Pada periode berikutnya, diferensiasi ilmu terus berkembang. Proses ini telah didorong oleh kebutuhan produksi dan kebutuhan internal pembentukan pengetahuan masyarakat. Akibatnya, mereka mulai aktif mengembangkan perbatasan ilmu pengetahuan.

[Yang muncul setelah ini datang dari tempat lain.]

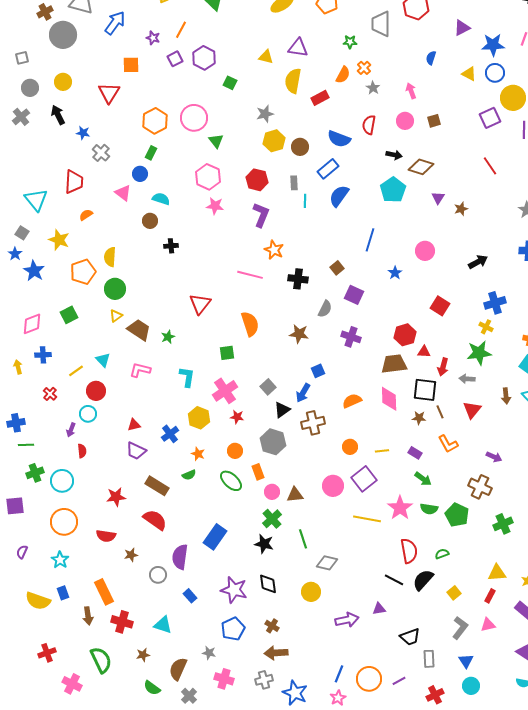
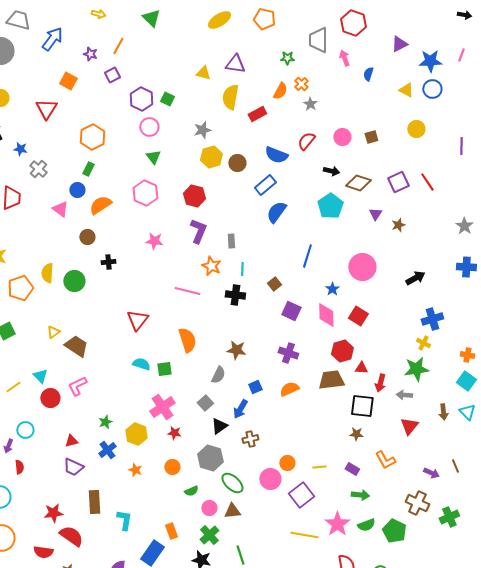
purple hexagon: (204, 58) -> (141, 99), moved
orange square: (131, 65) -> (68, 81), turned 30
pink arrow: (411, 91) -> (344, 58), moved
yellow circle: (513, 98) -> (416, 129), moved, size x0.7
pink circle: (194, 118) -> (149, 127), moved, size x0.7
purple square: (490, 118) -> (398, 182), moved
red semicircle: (369, 125) -> (306, 141), turned 30
gray rectangle: (294, 183) -> (231, 241), moved
cyan semicircle: (161, 199) -> (141, 364), moved
cyan line: (305, 201) -> (242, 269), moved
pink star: (215, 206) -> (154, 241), moved
orange semicircle: (86, 215) -> (100, 205), moved, size x1.6
pink circle: (425, 251) -> (362, 267), size x1.4
green circle: (115, 289) -> (74, 281), moved
red square: (440, 306) -> (358, 316), moved
gray semicircle: (325, 309) -> (218, 375), moved
green star: (168, 337) -> (105, 422), moved
pink L-shape: (140, 370) -> (77, 386), turned -40
cyan L-shape: (187, 377) -> (124, 520), moved
red circle: (96, 391) -> (50, 398), moved
pink diamond: (389, 399) -> (326, 315), moved
orange semicircle: (352, 401) -> (289, 389), moved
brown line: (440, 412) -> (455, 466), moved
brown cross: (313, 423) -> (250, 439), size x0.7
orange rectangle: (258, 472) -> (171, 531), moved
green semicircle: (189, 475) -> (191, 491), moved
green arrow: (423, 479) -> (360, 495), turned -30
green ellipse: (231, 481) -> (232, 483), moved
brown rectangle: (157, 486) -> (94, 502), turned 55
pink circle: (333, 486) -> (270, 479), moved
green semicircle: (429, 509) -> (366, 525), turned -30
red semicircle: (155, 520) -> (71, 536), moved
green cross: (503, 524) -> (449, 517), moved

Setelah ahli biologi menggali hidup, menyadari bahwa dalam transformasi sel yang proses kimia penting dimulai pada studi mendalam dari proses ini. Jadi ada biokimia. Kebutuhan untuk mempelajari proses fisik dalam organisme hidup telah memprovokasi pengembangan biofisika. Demikian pula dibentuk fisika kimia, kimia fisik, geokimia, dan daerah lainnya. Disiplin muncul dan di perbatasan tiga ilmu. Jadi, misalnya, dibentuk biogeokimia.

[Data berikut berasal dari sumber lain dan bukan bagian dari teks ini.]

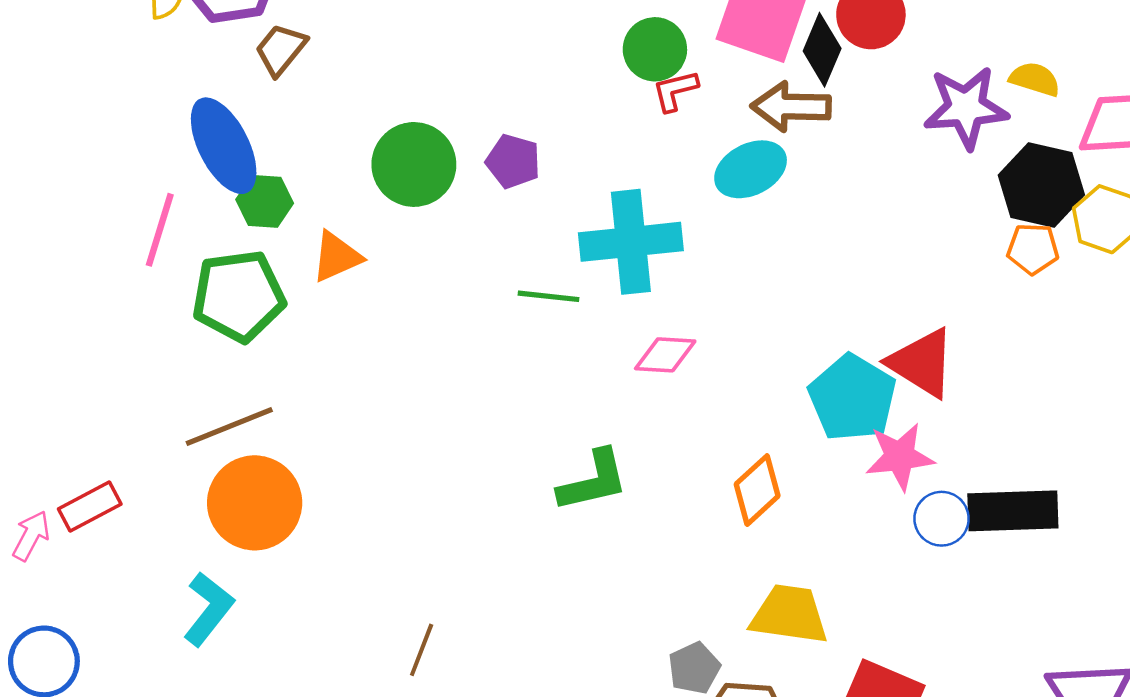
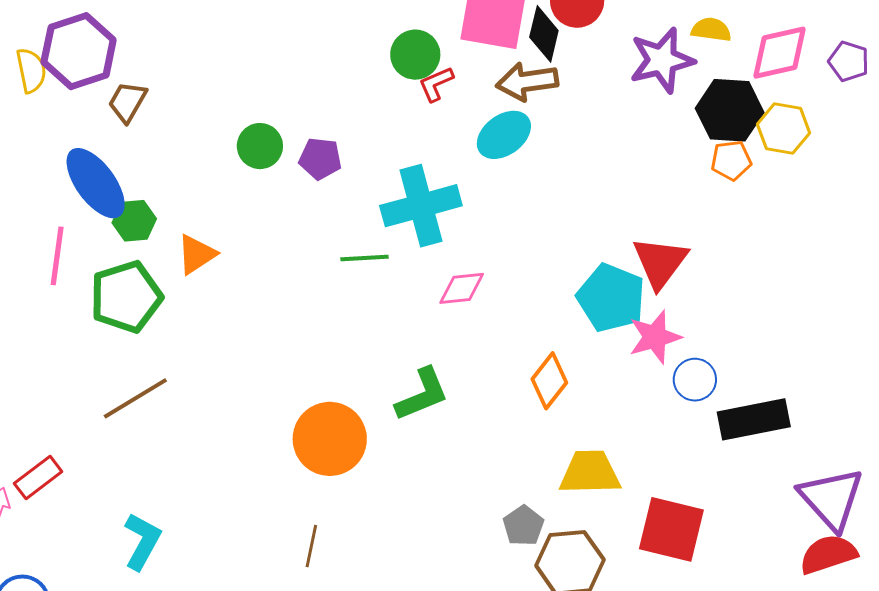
green circle: (414, 164) -> (260, 146), moved, size x0.7
red triangle: (922, 363) -> (660, 262), turned 44
orange circle: (255, 503) -> (330, 439), moved
black rectangle: (1013, 511) -> (754, 419), moved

Alokasi disiplin baru adalah konsekuensi alami dari kompleksitas intens dan peningkatan pengetahuan. Ini pasti muncul pembagian dan spesialisasi tenaga kerja, diferensiasi instruksi. Perlu dicatat bahwa pembagian karya ilmiah memiliki kedua fitur positif dan negatif. Aspek positif adalah kemungkinan lebih studi mendalam tentang fenomena. Selain itu, meningkat dan produktivitas ilmuwan. Fitur negatif adalah penyempitan cakrawala akademisi.
Bersama-sama dengan proses seleksi terjadi disiplin baru dan saling penetrasi, penggabungan arah. Sebagai hasil dari integrasi terhapus beberapa batas-batas pengetahuan, ada sebuah asosiasi banyak metode. Seperti disebutkan di atas, proses penyatuan lebih karakteristik dari ilmu pengetahuan modern, di mana pengembangan aktif cabang ilmu yang berbeda. Ini termasuk, khususnya, termasuk sinergi, cybernetics dan lainnya.
Perkembangan ilmu pengetahuan, dengan demikian, adalah dialektika proses. Hal ini disertai dengan pemisahan beberapa disiplin integrasi lain, adalah interpenetrasi dari arah yang berbeda, interaksi berbagai ide dan metode memahami dunia.
Menggabungkan ilmu pengetahuan saat ini menjadi lebih umum. Hal ini terutama karena kebutuhan untuk memecahkan berbagai masalah global alam, dipicu oleh kebutuhan praktis. Sebagai contoh, sebuah tugas yang agak sulit eksplorasi ruang angkasa telah menyebabkan kebutuhan untuk menyatukan upaya ilmuwan dari spesialisasi yang berbeda. Untuk mengatasi masalah lingkungan yang mendesak membutuhkan kerjasama yang erat antara humaniora, ilmu alam, dan sintesis penting yang diproduksi oleh metode dan ide-ide mereka.